Le rapport d'expertise des scellés dans l'affaire de l'assassinat du jeune Grégory en 1984 sera remis aujourd'hui au président de la chambre de l'instruction de la cour d'appel de Dijon, Jean-François Pontonnier © AFP


Cette découverte est susceptible de relancer l'enquête sur ce fait divers, sans doute le plus médiatisé du XXe siècle, qui a donné lieu à un fiasco judiciaire et médiatique débouchant sur des réformes de procédure pénale. 
Un quart de siècle après la découverte du corps du petit Grégory dans les eaux de la Vologne (Vosges) , l'expertise des scellés, confiée depuis cinq mois à un laboratoire lyonnais, a montré la présence de deux traces ADN sur un timbre et une lettre envoyée à la famille. Ces traces d'ADN sont celles d'un homme et d'une femme, assure le procureur général de la cour d'appel de Dijon Jean-Marie Beney, confirmant une information du Parisien/Aujourd'hui en France . Cette lettre avait été adressée par le corbeau à Albert Villemin, le grand-père de Grégory, en juillet 1985, soit neuf mois après la découverte du corps du garçonnet. Selon le procureur général, l'auteur de la lettre affirmait : "Je vous ferai la peau à la famille Villemin". 
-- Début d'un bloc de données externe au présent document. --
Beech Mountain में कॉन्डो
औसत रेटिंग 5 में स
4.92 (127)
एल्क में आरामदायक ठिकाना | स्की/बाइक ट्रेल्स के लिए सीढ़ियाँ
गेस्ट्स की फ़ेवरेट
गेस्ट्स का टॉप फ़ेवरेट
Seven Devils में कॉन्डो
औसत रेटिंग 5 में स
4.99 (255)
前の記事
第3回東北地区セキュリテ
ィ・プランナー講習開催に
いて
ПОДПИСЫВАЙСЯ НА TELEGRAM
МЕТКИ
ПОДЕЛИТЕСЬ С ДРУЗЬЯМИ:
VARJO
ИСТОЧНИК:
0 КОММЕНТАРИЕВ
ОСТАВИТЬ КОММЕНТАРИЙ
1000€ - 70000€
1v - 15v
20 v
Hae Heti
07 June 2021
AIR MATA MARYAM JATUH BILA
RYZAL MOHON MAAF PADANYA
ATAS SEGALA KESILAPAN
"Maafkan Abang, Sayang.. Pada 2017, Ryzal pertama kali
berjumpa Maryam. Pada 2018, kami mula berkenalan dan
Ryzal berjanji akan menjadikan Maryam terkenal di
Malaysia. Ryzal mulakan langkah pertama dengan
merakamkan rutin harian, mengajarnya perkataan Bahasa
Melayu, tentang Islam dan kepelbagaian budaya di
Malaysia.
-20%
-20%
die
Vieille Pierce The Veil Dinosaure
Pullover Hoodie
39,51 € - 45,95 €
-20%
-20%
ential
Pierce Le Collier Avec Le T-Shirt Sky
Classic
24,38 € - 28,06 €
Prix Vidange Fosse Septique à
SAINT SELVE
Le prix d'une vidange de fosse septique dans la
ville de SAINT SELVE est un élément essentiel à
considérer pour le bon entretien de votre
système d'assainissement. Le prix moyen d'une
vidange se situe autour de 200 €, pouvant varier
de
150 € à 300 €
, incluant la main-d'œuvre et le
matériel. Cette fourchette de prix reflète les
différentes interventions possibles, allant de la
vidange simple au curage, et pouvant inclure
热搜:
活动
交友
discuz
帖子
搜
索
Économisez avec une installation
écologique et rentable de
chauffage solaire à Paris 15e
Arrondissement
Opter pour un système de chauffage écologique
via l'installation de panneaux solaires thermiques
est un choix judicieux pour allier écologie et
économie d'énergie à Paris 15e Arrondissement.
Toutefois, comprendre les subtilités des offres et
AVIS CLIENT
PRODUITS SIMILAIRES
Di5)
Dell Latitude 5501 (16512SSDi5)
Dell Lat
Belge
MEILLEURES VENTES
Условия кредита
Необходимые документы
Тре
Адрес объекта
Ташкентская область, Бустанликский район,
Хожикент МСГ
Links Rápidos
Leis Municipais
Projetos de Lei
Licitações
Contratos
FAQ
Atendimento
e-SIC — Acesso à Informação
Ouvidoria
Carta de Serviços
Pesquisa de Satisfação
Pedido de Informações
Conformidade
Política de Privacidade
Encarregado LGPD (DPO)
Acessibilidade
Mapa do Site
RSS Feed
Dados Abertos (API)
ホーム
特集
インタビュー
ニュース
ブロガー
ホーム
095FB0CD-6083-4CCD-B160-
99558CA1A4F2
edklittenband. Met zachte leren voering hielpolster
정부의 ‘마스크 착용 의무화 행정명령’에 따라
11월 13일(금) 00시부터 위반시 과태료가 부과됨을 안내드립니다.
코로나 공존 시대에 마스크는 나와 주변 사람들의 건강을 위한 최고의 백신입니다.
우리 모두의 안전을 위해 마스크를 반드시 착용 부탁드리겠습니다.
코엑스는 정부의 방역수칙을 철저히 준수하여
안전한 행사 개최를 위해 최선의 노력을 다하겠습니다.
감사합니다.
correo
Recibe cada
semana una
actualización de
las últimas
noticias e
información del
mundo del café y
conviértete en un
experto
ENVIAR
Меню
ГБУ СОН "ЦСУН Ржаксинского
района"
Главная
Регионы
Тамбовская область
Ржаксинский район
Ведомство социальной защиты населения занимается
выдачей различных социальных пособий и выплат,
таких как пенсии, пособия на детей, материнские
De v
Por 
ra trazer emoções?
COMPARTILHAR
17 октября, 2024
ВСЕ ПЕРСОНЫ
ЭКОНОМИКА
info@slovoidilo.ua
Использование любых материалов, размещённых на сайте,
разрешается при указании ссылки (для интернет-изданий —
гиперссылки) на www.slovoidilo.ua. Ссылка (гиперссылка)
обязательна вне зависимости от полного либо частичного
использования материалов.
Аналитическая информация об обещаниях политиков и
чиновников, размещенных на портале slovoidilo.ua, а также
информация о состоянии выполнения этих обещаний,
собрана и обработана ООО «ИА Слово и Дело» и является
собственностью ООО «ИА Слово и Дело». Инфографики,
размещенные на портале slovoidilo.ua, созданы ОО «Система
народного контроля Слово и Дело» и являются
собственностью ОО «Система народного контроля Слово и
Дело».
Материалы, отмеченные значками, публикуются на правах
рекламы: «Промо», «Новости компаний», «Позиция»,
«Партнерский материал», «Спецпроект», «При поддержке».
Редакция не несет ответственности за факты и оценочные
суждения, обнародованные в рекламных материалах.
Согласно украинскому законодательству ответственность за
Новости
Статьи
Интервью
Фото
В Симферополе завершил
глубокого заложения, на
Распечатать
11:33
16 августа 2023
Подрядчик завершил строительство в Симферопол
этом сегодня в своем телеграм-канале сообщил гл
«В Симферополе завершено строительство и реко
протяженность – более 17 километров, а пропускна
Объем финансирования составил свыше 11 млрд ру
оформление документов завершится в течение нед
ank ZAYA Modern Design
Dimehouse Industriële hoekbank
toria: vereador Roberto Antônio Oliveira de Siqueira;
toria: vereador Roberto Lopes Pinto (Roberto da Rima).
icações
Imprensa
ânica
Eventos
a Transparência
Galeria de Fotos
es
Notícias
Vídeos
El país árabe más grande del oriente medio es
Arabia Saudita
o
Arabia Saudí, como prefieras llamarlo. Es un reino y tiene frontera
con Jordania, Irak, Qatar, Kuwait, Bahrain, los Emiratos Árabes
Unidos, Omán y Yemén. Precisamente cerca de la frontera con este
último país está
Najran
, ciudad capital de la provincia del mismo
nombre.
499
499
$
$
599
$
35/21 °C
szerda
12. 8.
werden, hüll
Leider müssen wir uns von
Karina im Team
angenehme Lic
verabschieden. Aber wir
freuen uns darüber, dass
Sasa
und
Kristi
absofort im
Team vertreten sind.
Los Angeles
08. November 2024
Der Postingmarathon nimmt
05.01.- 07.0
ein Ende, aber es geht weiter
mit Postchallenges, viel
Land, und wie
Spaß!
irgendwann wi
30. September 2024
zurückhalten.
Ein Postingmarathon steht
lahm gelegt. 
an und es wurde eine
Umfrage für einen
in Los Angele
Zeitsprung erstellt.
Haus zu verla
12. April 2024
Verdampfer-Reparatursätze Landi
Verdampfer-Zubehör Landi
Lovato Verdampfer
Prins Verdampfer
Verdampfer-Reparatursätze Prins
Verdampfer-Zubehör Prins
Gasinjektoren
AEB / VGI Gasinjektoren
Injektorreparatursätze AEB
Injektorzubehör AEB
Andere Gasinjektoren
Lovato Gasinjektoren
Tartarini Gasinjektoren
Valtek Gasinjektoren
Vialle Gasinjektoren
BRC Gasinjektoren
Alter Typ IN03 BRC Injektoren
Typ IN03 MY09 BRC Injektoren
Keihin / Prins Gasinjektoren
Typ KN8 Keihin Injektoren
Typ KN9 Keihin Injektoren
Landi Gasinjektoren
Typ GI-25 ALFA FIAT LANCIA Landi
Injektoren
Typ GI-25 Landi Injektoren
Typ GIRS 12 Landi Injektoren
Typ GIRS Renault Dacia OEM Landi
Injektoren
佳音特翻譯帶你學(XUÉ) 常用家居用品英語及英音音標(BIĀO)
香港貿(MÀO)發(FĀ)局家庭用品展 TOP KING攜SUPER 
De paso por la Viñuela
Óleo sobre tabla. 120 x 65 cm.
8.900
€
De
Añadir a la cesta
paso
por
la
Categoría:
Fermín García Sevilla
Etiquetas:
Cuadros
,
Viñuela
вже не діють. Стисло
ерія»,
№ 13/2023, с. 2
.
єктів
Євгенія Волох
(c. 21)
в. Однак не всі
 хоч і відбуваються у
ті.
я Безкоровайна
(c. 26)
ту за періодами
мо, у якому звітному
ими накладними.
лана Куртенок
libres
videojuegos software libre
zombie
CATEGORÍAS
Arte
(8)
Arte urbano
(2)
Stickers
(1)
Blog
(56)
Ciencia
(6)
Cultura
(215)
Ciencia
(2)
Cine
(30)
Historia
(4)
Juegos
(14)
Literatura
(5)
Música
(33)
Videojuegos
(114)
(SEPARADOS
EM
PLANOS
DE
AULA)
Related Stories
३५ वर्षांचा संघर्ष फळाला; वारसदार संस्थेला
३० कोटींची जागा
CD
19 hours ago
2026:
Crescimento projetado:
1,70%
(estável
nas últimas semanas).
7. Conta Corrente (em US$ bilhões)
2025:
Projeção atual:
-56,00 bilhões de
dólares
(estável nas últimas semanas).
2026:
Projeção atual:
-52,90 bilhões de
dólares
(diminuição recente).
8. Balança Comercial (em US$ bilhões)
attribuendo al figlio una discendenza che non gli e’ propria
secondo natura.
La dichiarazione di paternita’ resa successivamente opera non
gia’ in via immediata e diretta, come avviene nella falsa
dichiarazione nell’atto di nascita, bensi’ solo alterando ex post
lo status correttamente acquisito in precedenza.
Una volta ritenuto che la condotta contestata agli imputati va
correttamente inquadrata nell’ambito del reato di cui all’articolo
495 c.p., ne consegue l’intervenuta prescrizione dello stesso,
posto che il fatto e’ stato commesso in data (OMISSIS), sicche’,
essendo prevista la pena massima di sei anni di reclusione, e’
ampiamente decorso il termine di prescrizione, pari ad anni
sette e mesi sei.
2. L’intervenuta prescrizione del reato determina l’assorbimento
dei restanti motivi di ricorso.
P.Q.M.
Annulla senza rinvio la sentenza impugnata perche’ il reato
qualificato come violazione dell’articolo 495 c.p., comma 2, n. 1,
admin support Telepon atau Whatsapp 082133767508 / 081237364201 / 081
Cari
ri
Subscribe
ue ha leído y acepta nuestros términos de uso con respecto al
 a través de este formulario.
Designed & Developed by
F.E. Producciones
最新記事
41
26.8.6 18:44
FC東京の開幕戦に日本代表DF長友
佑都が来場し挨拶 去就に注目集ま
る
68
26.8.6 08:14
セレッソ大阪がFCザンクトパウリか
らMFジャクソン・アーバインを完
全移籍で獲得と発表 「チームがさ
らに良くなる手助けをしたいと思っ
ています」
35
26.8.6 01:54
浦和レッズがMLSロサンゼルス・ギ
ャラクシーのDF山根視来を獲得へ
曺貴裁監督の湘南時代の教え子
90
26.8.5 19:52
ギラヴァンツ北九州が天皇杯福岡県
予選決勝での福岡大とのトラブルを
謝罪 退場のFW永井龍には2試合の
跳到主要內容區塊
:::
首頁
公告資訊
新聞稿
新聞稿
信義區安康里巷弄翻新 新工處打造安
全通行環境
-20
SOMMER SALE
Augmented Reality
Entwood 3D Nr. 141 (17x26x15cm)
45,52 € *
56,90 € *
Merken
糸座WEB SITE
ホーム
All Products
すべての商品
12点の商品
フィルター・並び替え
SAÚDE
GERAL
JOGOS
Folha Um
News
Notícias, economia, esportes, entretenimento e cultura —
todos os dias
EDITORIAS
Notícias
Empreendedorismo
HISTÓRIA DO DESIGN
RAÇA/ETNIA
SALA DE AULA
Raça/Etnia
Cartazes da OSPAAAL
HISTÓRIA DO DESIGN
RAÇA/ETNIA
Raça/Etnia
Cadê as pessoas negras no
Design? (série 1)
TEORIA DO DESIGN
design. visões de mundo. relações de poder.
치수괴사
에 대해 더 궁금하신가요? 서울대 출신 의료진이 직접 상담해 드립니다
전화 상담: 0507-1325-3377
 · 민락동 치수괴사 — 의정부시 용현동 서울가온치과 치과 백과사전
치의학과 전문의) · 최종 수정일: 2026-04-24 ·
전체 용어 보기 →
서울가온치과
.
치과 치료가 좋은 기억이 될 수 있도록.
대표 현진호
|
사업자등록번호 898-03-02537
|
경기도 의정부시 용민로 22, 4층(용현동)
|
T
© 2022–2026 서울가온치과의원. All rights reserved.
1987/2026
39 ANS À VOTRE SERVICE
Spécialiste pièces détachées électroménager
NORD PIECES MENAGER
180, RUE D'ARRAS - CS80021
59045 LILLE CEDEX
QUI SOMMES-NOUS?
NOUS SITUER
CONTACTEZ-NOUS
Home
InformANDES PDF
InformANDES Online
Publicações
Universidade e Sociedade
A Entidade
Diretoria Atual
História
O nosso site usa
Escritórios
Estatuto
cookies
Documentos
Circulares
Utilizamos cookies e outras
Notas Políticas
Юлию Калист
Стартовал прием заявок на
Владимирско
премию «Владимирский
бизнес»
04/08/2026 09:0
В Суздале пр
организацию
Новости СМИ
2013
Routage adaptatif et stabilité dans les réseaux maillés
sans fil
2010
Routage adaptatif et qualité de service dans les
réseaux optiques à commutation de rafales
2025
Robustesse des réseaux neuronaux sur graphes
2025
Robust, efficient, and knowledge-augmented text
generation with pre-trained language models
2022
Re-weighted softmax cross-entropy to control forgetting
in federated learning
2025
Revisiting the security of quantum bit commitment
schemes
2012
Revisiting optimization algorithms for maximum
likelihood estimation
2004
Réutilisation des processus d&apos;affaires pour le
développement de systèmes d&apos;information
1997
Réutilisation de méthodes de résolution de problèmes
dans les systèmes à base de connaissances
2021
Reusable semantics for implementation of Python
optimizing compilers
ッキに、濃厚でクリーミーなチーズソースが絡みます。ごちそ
Le rapport d'expertise des scellés doit être remis jeudi au président de la chambre de l'instruction de la cour d'appel de Dijon, Jean-François Pontonnier. Ce dernier aura alors "tout loisir, après en avoir pris connaissance, d'en avertir les différentes parties", affirme Jean-Marie Beney. 

Les parents de Grégory, Jean-Marie et Christine Villemin, avaient saisi en 2008 le procureur général de Dijon en demandant la réouverture de l'instruction, pour une nouvelle recherche d'ADN. Jean-Marie et Christine font alors valoir que, en vingt-quatre ans, les progrès de la science ont évolué, notamment dans le domaine de la génétique. Depuis mai dernier, le laboratoire Biomnis (ex-Mérieux) a manipulé les vêtements que Grégory portait le jour de son assassinat. Les cordelettes entourant ses pieds et poignets, une seringue et un conditionnement d'insuline trouvés sur les lieux, des enveloppes, des lettres et timbres du corbeau ont également été passés au crible. Les experts ont aussi retrouvé l'ADN identifiable du petit Grégory sur la manche de son anorak.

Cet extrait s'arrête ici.